@dowie @Angilion are you asking whether the consequences of global fasting using the sun were known and still intentionally enforced regardless of equality?
Your statement on control is widely agreed upon, the impact of these festivities are more likely unintentional and perhaps expected to be undertaken/delivered with common sense across the camps of followers. Time skews history, clouding intent.
Forgot to reply to this - I suspect that the person/people who came up with the rules simply weren't aware that it might be an issue in future.
Buddy seems to have decided this is two separate issues but really it's the same issue - simply that there are varying durations of night time hours depending on latitude, closer to the equator night time doesn't vary so much... further out it can vary quite a bit even to the point of no night time.
I can empathise with a range of viewpoints on religion but fundamentalists, people who are into literal interpretations etc.. still seem a bit odd. It's not like it's universal among muslims - I know various people who are muslims, would (generally) observe Ramadan etc... but are more doing it for cultural reasons/tradition etc..
When you start getting into this notion though that some bloke or some book is perfect and everything was foreseen etc.. then it becomes silly. That isn't a judgement on people believing in a god or gods or not but how you view your religion, religious text. Like say Christians who believe the earth is only 6000 years old etc. or some Hindus believing some sandbank/bridge was literally built by monkeys... that's where it gets a bit silly. Whether you believe in a god(s) or not you can still recognise this stuff was written by humans etc.. isn't perfect and lots of it contains rules etc.. that might have made more sense at the time etc...
This Norwegian example is a workaround a cleric had to come up with via a fatwa - the answer to that is that of course it is compatible with Islam, it can't contradict the Prophet's teachings etc.. well that (as a general viewpoint) is very dubious - clerics are just humans, any number of them issue fatwas, some of them might well have contradictory views, opinions etc... Was the Iranian fatwa to kill that notorious author compatible?
I just think it gets a bit silly when people claim something is perfect, everything was foreseen - you get trapped in a closed belief system like that and then all the flaws have to be explained away with convoluted explanations... essentially have to do some mental gaslighting to yourself and pretend that it's all so complicated etc...

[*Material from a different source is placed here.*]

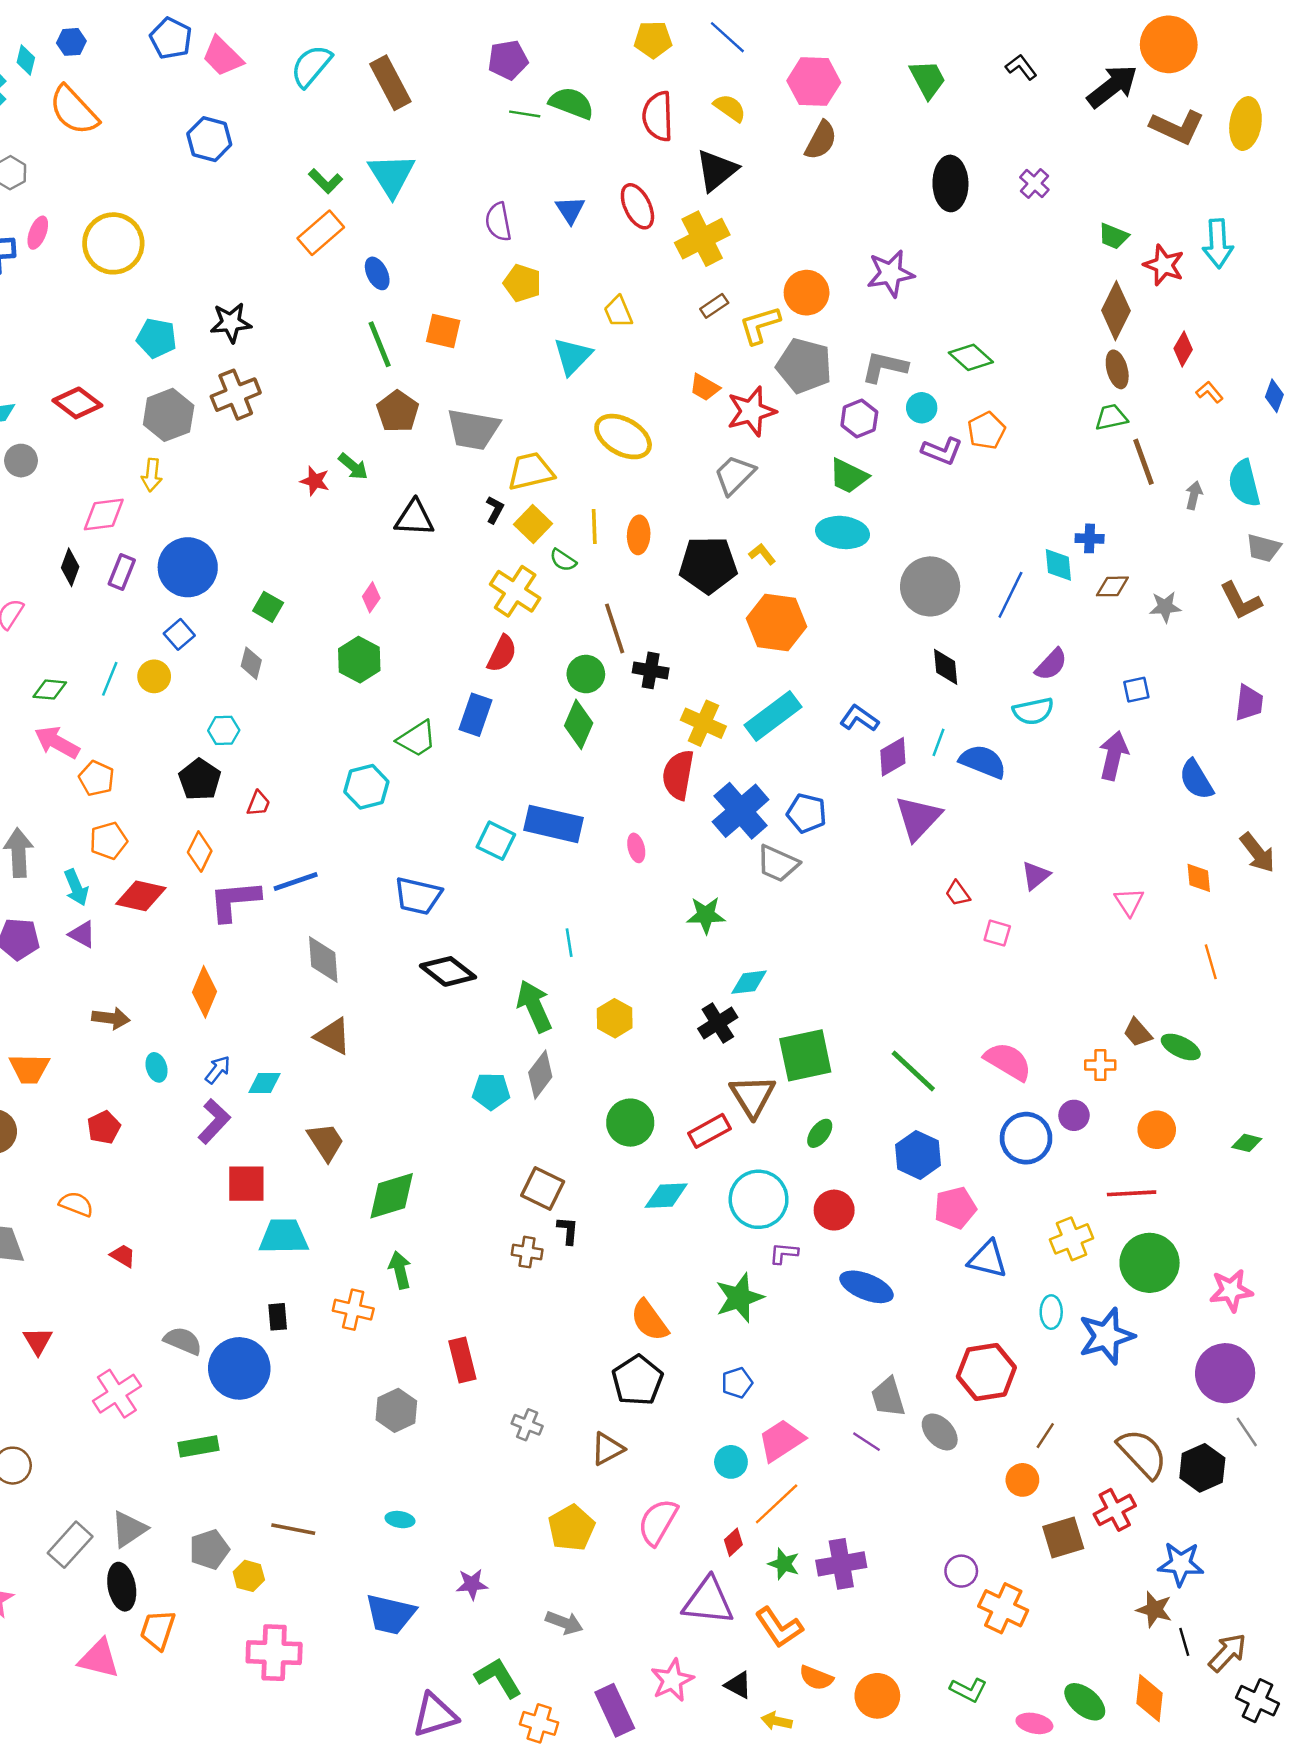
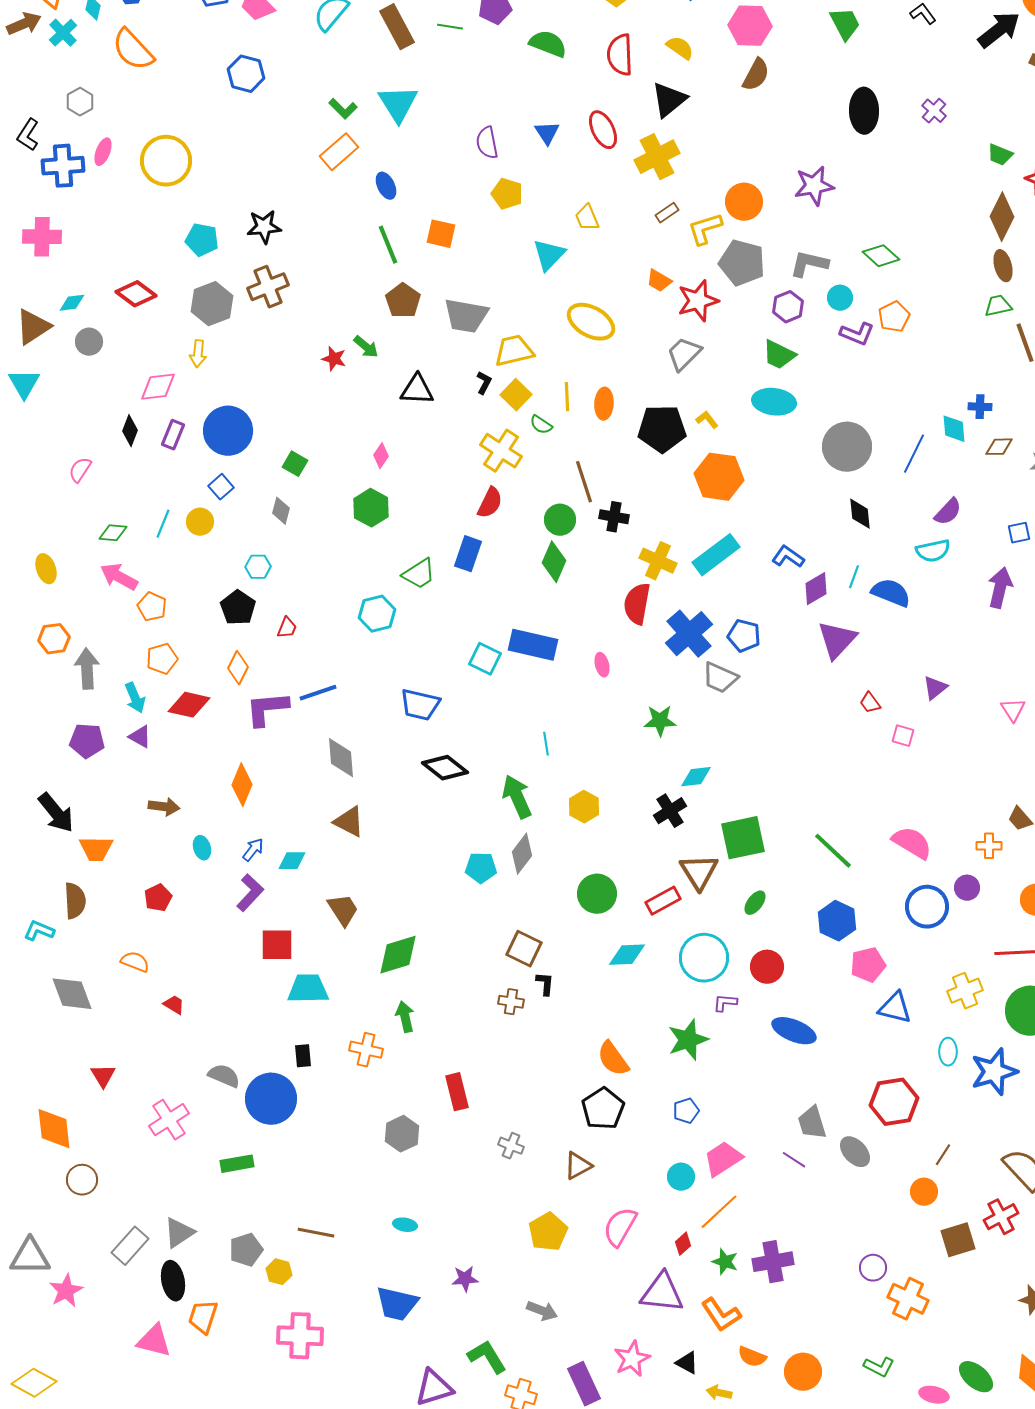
green line: (525, 114) -> (450, 27), moved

I guess in the UK a large portion of the Muslim population comes from Pakistan/Bangladesh/India and can be quite conservative etc... in fact perhaps increasingly so no thanks to Saudi Arabia. On the other hand there are various muslims in the UK/West in general from North Africa, Iran etc.. who IME at least have tended to be rather more liberal, will drink alcohol etc.. treat it more as a cultural thing, general belief in "something", kind of like lots of Christians etc.. do. This can be a bit of a head **** for some more conservative UK muslims and some might claim that people not following some rules etc.. aren't proper muslims etc.. but then why should the conservative types have a monopoly on who gets to be muslim or not?
For example I know an Egyptian girl who used to like clubbing, would drink alcohol - a British Pakistani co-worker was disgusted by it when he found out she was muslim, referred to her as a ****ing ****. There was a Moroccan girl at a previous workplace who used to drink too, except during Ramadan - to some people she's not a proper muslim.

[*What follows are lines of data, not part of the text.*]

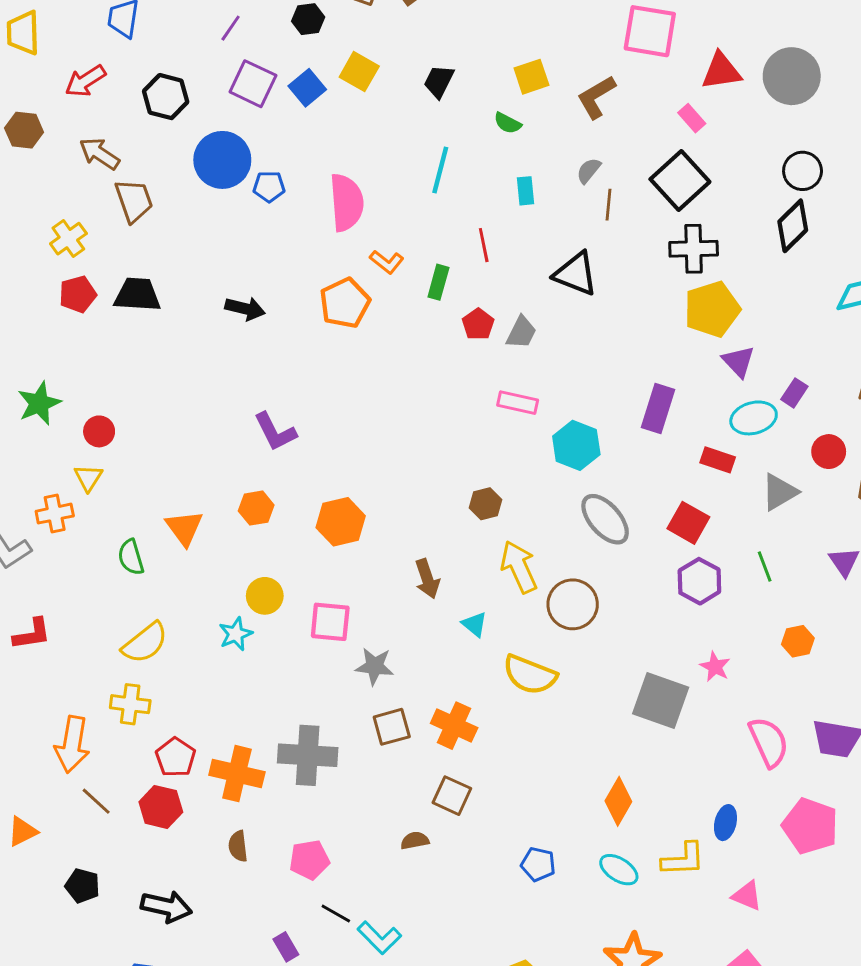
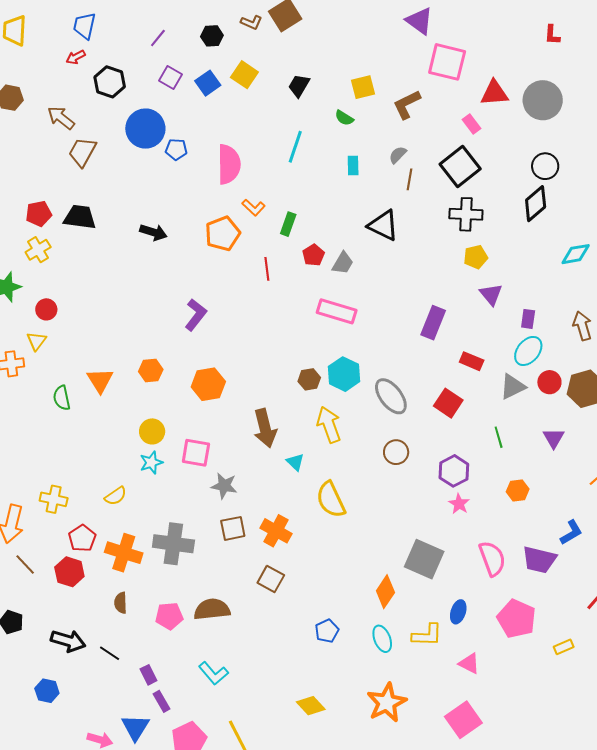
red arrow: (85, 81) -> (76, 57), moved, size x0.7
purple square: (253, 84) -> (171, 78), size x0.7
brown trapezoid: (134, 201) -> (82, 152), turned -136
yellow cross: (68, 239) -> (38, 250), moved
red line: (484, 245) -> (267, 269), moved
yellow pentagon: (712, 309) -> (476, 257), size x0.6
purple rectangle: (794, 393) -> (528, 319), turned -30
pink rectangle: (518, 403) -> (337, 311), size x1.4
cyan ellipse: (754, 418) -> (528, 351), moved, turned -40
purple L-shape: (275, 432) -> (196, 315), moved, turned -120
cyan hexagon: (576, 445) -> (344, 374), moved
red circle: (829, 452) -> (549, 382), moved
brown arrow: (427, 579) -> (265, 428), size x1.4
purple hexagon: (699, 581) -> (454, 471), moved
brown circle: (573, 604) -> (396, 452), moved, size x0.7
cyan star: (236, 634) -> (151, 463), moved
yellow semicircle: (145, 643) -> (116, 496), moved, size x0.7
yellow semicircle: (530, 675) -> (331, 500), turned 39
gray square: (661, 701) -> (424, 559), moved
brown semicircle: (415, 841) -> (212, 609), moved, size x1.8
blue pentagon: (538, 864) -> (327, 631), turned 30
cyan ellipse: (619, 870) -> (382, 639), turned 32
black line: (336, 914) -> (110, 653), moved

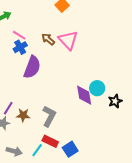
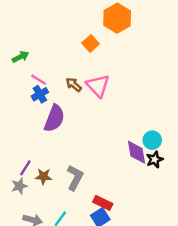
cyan circle: (97, 88) -> (152, 140), moved
purple diamond: (84, 95) -> (136, 152), moved
red rectangle: (50, 141) -> (103, 203), moved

Some conservatives can be a bit hypocritical though - for example we questioned the colleague who got angry - "are you a virgin then?" etc.. technical sex before marriage is a no no... yet I'd suspect that even male muslims from conservative backgrounds break that rule and conversely expect/demand their female relatives to adhere to it. This guy used to smoke too and spread bet - IIRC there have been fatwas against smoking (and harming yourself like that is often considered haram), likewise gambling is against the rules... but apparently "trading" with a spread betting company doesn't count etc...

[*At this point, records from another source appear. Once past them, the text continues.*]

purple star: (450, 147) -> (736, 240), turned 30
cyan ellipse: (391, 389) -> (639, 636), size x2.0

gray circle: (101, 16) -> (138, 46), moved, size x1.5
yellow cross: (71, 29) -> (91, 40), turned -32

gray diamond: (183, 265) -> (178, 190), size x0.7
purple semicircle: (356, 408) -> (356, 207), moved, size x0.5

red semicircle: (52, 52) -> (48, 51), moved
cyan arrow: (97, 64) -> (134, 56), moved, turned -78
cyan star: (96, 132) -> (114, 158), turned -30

I don't think the more conservative type views will last more than a generation or two in the UK, hopefully in the future more people will be a bit more liberal about this stuff - see it as more of a cultural, tradition thing etc... It doesn't make them or their beliefs any less valid because they're not fundamentalists or conservatives - you can have a relaxed attitude to religion and still identify as Muslim, could decide it is more sensible to observe Ramadan according to Mecca time etc.. if there are shorter nights where you are - it doesn't necessarily need a fatwa etc.. it's your own decision/belief/interpretation etc.. that ultimately counts.